Softmax & Cross‑Entropy

When a network needs to pick one option out of many — "is this a cat, dog, or bird?" — it produces raw scores called logits. But raw scores aren't probabilities. Softmax fixes that: it exponentiates each score and normalizes them so they sum to one. Bigger logit, bigger probability. Simple and differentiable.

Now, how do we measure how wrong the network is? That's where cross-entropy comes in. It computes $-\log p_t$, the negative log of the probability assigned to the correct class. Why log probability? Because it punishes confident wrong answers far more than uncertain ones. If the network says "I'm 99% sure this is a dog" and it's actually a cat, the loss explodes. That harsh penalty is exactly what drives fast learning.

Softmax turns logits into probabilities: $$p_i=\frac{e^{z_i}}{\sum_j e^{z_j}}.$$ For a target class $t$, cross‑entropy is $L=-\log p_t$.

Dot‑Product Attention

Attention is the mechanism that lets a network decide what to focus on. Think of it like a soft dictionary lookup: the query says "what am I looking for?", the keys say "here's what I have", and the dot product between them measures how well each key matches the query. High match? Pay attention. Low match? Ignore it.

The scores get scaled (divided by $\sqrt{d}$ to keep gradients well-behaved) and then passed through softmax to become proper weights. The result is a smooth, differentiable way for the network to route information — no hard choices, just weighted blending. This is the beating heart of the transformer.

Formally: attention weights for query $q_i$ over keys $K$ are the softmax of scaled dot products.

Positional Encodings

Here's a problem: attention treats its inputs as a set, not a sequence. Without positional information, "the cat sat on the mat" and "the mat sat on the cat" look identical to the network. That's the bag-of-words problem, and it's a dealbreaker for language.

The fix is elegant: add a unique positional signal to each token's embedding before it enters the network. The original transformer uses sinusoidal functions at different frequencies — think of it like giving each position a unique fingerprint made of overlapping waves. Low-frequency waves encode coarse position (beginning vs. end), high-frequency waves encode fine position (this word vs. the next).

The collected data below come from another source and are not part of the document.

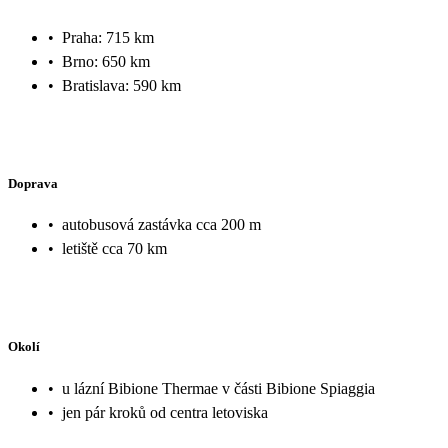
•
Praha: 715 km
•
Brno: 650 km
•
Bratislava: 590 km
Doprava
•
autobusová zastávka cca 200 m
•
letiště cca 70 km
Okolí
•
u lázní Bibione Thermae v části Bibione Spiaggia
•
jen pár kroků od centra letoviska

Sinusoidal bands encode position at multiple scales, letting the network distinguish word order without any learned parameters.

Layer Norm & Residuals

Deep networks have a dirty secret: they're really hard to train. As signals pass through dozens of layers, activations can drift wildly — some exploding, others vanishing. Layer normalization fixes this by re-centering and re-scaling activations at each layer, keeping everything in a well-behaved range. It's like recalibrating your instruments between each measurement.

Residual connections are the other essential trick. Instead of asking each layer to compute the full output, you let it compute a small correction and add that to the input: $\text{output} = x + f(x)$. This gives gradients a highway straight back to early layers during backpropagation, solving the vanishing gradient problem. Together, layer norm and residuals are what make it possible to stack 100+ layers without everything falling apart.

Receptive Fields

A receptive field is the region of input that a particular neuron can "see." In a convolutional network, each neuron only looks at a small local patch — a 3x3 window, say. Stack more layers and the receptive field grows, but it's always bounded. Attention flips this on its head: every token can attend to every other token in a single layer. The receptive field is the entire sequence, immediately.

This matters because it determines what relationships the network can capture. Convolutions are great for local patterns (edges, textures) but struggle with long-range dependencies. Attention handles global context naturally, which is why transformers dominate language tasks where a word's meaning can depend on something paragraphs away.

Gradient Descent (2D Bowl)

Training a neural network means finding the set of weights that minimizes a loss function. Imagine the loss as a landscape — hills, valleys, ridges — and your current weights as a ball sitting somewhere on that surface. Gradient descent simply says: look which way is downhill, and take a step in that direction.

The learning rate controls how big each step is. Too small, and you'll crawl toward the minimum painfully slowly. Too large, and you'll overshoot, bouncing around the valley or even flying off entirely. The sweet spot depends on the curvature of the landscape. This demo lets you feel that tradeoff: try cranking the learning rate up and watch the optimizer go haywire.

A Tiny MLP (Two ReLUs)

A multilayer perceptron (MLP) is what you get when you stack neurons into layers. This tiny one has just two hidden neurons with ReLU activations, and their outputs get combined into a single value. Despite its simplicity, it can already produce piecewise-linear functions — straight segments joined at kinks — which is surprisingly powerful.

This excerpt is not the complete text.